# Abonnements iCal et Google Agenda



## Chantefleur (6 Octobre 2013)

Bonsoir,

Je ne sais pas si je poste dans la bonne rubrique...
Mon école nous donne nos emplois du temps via Hyperplanning. Je peux obtenir un lien .ics pour le synchroniser en permanence avec iCal, et ça marche très bien, mon hyperplanning apparaît dans mes abonnements et s'affiche sur mon calendrier. Bref, je suis contente, je sais quand je dois aller en cours.
... Sauf que maintenant, j'aimerais bien synchroniser tout ça avec mon Google Agenda, histoire de l'avoir aussi sur mon téléphone Android (oui je sais c'est mal, mais l'iPhone coûte trop cher pour une étudiante :rose.
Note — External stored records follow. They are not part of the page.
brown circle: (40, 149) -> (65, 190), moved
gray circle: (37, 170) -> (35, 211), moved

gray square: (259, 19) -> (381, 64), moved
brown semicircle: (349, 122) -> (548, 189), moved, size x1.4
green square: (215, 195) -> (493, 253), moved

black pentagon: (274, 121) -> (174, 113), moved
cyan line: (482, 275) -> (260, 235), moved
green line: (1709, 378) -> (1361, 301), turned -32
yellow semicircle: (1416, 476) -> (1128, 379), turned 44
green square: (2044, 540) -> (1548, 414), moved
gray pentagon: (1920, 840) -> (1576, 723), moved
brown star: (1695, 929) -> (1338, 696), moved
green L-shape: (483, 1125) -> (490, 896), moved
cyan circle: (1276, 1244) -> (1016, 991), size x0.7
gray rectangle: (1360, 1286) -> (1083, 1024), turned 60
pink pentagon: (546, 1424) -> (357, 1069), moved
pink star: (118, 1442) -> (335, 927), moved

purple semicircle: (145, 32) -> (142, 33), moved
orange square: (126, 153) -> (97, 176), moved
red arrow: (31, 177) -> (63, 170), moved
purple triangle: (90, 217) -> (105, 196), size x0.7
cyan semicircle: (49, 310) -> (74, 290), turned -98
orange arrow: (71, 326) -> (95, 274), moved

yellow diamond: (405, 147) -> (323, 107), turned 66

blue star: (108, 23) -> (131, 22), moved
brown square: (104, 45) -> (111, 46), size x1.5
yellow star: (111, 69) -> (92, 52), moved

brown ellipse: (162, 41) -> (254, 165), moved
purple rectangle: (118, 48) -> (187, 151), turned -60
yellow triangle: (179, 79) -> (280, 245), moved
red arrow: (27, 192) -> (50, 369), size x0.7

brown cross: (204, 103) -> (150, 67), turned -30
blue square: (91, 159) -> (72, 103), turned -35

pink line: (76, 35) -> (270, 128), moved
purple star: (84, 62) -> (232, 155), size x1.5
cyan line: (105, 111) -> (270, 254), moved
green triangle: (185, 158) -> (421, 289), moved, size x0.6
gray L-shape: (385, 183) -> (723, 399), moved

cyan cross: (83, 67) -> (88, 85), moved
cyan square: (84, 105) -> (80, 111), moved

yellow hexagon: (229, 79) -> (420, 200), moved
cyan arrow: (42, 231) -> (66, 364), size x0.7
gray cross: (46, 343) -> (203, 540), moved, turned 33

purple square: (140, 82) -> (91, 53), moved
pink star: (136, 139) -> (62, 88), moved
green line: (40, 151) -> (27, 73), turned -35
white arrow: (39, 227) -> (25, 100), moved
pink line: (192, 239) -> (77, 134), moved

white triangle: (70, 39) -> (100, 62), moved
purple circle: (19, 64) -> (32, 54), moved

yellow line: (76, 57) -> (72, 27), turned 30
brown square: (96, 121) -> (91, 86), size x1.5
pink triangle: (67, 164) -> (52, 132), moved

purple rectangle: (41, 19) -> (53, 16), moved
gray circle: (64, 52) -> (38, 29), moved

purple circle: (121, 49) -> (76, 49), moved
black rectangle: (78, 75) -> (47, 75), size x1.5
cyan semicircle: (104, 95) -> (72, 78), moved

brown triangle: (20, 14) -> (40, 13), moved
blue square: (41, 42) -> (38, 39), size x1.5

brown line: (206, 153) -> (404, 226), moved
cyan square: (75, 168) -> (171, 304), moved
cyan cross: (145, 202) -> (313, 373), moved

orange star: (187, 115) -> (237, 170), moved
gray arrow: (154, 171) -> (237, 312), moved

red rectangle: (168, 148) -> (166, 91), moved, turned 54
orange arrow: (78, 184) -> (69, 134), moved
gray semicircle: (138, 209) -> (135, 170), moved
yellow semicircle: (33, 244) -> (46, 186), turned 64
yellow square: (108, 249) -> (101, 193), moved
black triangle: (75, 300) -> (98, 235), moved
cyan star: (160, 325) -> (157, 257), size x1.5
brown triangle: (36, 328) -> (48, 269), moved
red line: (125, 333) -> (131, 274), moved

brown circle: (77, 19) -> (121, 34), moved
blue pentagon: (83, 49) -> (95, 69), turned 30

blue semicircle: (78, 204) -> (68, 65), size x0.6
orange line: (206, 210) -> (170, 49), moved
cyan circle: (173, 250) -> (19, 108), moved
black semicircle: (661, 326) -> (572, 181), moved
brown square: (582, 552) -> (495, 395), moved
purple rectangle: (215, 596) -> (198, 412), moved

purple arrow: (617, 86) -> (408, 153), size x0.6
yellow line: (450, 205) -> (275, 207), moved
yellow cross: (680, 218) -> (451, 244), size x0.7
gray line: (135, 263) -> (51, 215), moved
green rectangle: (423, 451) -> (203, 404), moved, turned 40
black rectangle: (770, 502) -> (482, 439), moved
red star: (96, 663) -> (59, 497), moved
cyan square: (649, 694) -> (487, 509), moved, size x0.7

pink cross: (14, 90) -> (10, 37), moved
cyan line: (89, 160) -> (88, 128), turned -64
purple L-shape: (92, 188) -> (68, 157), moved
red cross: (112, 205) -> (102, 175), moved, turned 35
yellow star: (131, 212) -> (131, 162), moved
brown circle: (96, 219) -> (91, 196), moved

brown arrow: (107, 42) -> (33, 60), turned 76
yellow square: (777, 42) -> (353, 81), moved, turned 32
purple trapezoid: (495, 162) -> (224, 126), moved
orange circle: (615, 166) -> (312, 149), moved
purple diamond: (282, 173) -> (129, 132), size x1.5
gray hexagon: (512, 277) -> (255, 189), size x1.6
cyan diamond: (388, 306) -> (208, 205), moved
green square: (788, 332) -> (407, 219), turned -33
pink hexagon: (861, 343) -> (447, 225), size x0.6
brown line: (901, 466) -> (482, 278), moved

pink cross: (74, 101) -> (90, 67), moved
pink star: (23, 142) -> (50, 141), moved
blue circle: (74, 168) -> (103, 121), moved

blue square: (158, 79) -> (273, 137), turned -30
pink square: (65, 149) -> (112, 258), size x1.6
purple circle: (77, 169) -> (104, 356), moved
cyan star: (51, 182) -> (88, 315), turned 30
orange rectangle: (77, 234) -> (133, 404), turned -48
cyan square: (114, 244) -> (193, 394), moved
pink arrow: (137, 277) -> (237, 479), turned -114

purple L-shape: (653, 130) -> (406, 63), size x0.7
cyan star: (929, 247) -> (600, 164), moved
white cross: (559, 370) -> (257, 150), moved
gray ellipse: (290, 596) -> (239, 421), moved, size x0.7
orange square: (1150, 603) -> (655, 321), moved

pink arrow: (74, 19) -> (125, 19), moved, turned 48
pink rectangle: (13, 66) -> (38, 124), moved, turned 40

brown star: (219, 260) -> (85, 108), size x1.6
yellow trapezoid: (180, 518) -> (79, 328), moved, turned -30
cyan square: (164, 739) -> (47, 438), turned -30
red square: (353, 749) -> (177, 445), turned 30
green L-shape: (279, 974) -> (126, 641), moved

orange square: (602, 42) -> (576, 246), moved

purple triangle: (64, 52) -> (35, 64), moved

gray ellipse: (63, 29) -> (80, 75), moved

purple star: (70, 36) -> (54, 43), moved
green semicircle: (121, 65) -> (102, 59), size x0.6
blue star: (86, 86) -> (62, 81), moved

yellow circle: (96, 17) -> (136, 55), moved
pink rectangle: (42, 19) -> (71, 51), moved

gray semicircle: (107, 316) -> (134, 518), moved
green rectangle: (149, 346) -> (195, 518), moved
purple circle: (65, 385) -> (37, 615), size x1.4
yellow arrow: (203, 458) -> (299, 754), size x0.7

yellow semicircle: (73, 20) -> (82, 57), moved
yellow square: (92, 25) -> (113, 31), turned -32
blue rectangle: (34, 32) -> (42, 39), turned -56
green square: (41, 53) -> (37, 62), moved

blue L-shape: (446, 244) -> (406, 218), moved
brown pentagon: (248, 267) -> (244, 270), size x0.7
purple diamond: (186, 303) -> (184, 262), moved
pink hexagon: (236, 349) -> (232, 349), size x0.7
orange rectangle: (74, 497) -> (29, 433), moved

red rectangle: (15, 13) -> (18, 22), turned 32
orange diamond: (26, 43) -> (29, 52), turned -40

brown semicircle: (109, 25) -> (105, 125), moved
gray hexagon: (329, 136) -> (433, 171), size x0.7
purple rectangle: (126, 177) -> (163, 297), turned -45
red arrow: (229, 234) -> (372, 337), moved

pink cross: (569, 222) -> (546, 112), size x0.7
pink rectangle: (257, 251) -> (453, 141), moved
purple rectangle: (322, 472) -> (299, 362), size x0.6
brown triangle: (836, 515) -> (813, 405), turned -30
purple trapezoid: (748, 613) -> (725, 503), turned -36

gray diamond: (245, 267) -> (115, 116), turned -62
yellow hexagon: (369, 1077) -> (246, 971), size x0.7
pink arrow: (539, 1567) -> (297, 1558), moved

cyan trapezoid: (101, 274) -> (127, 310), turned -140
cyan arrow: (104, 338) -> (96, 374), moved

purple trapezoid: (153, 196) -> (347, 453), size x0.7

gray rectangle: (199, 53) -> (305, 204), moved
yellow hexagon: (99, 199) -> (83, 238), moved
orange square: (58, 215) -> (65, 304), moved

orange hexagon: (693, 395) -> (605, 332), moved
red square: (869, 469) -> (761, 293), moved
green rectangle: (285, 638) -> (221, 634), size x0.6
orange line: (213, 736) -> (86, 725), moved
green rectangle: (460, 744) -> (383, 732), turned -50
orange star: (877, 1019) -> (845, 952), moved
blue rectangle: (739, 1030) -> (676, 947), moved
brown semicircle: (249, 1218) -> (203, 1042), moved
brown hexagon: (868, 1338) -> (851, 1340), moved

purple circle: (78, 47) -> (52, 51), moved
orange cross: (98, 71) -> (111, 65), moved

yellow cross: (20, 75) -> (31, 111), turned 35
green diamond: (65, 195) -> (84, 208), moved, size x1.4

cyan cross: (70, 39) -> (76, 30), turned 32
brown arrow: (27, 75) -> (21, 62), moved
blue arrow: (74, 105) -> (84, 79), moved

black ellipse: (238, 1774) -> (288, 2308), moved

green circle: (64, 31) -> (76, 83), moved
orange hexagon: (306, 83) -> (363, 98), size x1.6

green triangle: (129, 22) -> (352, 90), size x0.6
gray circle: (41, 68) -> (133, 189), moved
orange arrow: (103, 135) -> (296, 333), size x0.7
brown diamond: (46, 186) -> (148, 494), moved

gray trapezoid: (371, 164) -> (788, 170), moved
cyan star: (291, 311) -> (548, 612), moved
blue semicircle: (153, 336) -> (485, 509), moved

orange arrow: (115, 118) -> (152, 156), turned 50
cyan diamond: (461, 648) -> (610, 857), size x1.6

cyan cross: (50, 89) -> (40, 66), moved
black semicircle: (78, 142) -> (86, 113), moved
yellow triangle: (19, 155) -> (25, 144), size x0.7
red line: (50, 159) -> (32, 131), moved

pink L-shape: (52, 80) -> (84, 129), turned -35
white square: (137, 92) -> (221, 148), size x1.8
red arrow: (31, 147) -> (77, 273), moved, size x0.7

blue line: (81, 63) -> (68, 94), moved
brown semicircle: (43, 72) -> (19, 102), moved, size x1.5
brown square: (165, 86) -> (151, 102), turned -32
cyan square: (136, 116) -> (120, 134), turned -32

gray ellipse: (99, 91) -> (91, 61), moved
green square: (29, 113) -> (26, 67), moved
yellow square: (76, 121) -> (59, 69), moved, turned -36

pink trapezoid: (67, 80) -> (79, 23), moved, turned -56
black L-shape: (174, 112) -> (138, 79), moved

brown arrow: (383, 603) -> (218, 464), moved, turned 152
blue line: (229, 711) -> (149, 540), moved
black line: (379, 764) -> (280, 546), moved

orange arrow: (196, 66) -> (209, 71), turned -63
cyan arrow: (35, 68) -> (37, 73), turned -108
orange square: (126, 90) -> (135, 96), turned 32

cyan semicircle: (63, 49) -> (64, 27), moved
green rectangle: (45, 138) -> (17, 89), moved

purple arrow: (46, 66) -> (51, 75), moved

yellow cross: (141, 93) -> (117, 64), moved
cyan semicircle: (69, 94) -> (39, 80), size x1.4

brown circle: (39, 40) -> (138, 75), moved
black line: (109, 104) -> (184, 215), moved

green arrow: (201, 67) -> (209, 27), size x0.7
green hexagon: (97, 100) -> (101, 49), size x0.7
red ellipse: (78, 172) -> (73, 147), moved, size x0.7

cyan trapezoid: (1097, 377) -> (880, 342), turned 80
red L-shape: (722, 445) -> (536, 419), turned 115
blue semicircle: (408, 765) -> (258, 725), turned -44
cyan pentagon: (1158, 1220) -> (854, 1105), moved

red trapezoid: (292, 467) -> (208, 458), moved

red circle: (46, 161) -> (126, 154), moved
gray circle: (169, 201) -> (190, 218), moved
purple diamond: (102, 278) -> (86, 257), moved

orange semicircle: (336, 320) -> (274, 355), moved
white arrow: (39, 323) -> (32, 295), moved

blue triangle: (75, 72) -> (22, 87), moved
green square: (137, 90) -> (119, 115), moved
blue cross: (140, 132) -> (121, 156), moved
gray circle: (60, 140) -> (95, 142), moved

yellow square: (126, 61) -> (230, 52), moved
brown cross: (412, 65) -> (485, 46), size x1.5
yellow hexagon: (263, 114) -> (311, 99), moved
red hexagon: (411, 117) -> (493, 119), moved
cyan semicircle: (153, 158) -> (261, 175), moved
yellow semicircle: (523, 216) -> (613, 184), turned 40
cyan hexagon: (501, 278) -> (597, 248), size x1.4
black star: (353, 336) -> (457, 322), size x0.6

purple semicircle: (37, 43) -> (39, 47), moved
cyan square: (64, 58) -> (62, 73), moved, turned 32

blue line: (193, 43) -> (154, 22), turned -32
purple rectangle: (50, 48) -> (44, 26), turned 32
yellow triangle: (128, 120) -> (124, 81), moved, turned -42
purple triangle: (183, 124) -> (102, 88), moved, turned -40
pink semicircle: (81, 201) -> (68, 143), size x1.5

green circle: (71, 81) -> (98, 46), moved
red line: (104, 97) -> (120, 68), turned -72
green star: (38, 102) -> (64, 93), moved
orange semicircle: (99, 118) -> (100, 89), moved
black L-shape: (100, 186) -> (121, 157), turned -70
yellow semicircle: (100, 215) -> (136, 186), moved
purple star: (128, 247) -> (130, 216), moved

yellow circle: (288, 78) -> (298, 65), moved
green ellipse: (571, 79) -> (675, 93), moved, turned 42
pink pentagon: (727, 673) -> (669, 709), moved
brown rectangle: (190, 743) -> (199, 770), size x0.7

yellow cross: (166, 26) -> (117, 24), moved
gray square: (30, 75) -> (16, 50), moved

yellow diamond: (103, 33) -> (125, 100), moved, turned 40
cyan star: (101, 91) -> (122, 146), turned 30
Et là, c'est le drame : lorsque dans mon Google Agenda, onglet "autres agendas" je fais "ajouter par le lien" et que j'entre l'url de mon hyperplanning (qui marche très bien, n'est-ce pas, puisque j'arrive à l'utiliser dans iCal et que l'entrer dans mon navigateur me fait télécharger le fichier .ics), j'ai le petit message orange qui s'affiche et m'indique que c'est en cours de synchronisation ; j'attends... et... rien. Le petit message s'efface, et mon emploi du temps reste obstinément vide.
Est-ce qu'il y aurait une manière de contourner le problème, à défaut de le résoudre ? Par exemple en faisant croire à Google Agenda que cet emploi du temps, c'est moi qui l'ai créé sur mon iCal maison et qu'il doit le charger au même titre que mon rendez-vous chez le dentiste ?

Merci d'avance !


----------



## pascalformac (6 Octobre 2013)

ben c'est pas là
le sujet sera deplacé

t'as oublié de preciser quel ical, ( quel OS mac)
( les choses varient un peu entre version)

et si tu faisais l'inverse  -t'abonner via google à un calendrier...ical-
ca donne quoi?
voir là et gaffe au detail de la" double identification"
https://support.google.com/calendar/answer/99358


ps t'es loiiiiin d'etre un cas unique
 il y a toujours eu des couacs es abonnements google agenda
(toutes machines tous OS)


----------



## Chantefleur (6 Octobre 2013)

Mac version 10.8.2, Calendrier version 6.0
Mon iCal et mon Google Agenda sont déjà synchro pour tout ce qui est "agenda perso" (= rdv que je rajoute à la main, mais pas les cours de mon école, donc), pas de souci de ce côté. Le problème, c'est vraiment l'abonnement de mon Google Agenda à l'agenda de l'école qui n'est pas possible alors que le même abonnement marche nickel dans iCal.



------------------------------------------
_Note du modérateur-squatteur (ici Aliboron) : _
*La synchronisation de calendrier (ou d'autre chose), ça relève des réseaux, pas vraiment de la bureautique. Comme on a bien entendu lu au préalable le message de Pascal77 en tête du forum "Bureautique, utilitaires, éducation", on déménage vers "Internet et réseau", là où se retrouvent les spécialistes de la chose. Et hop !!!

Remarque : ce n'est ni une brimade, ni une punition, c'est juste un peu de rangement...*


----------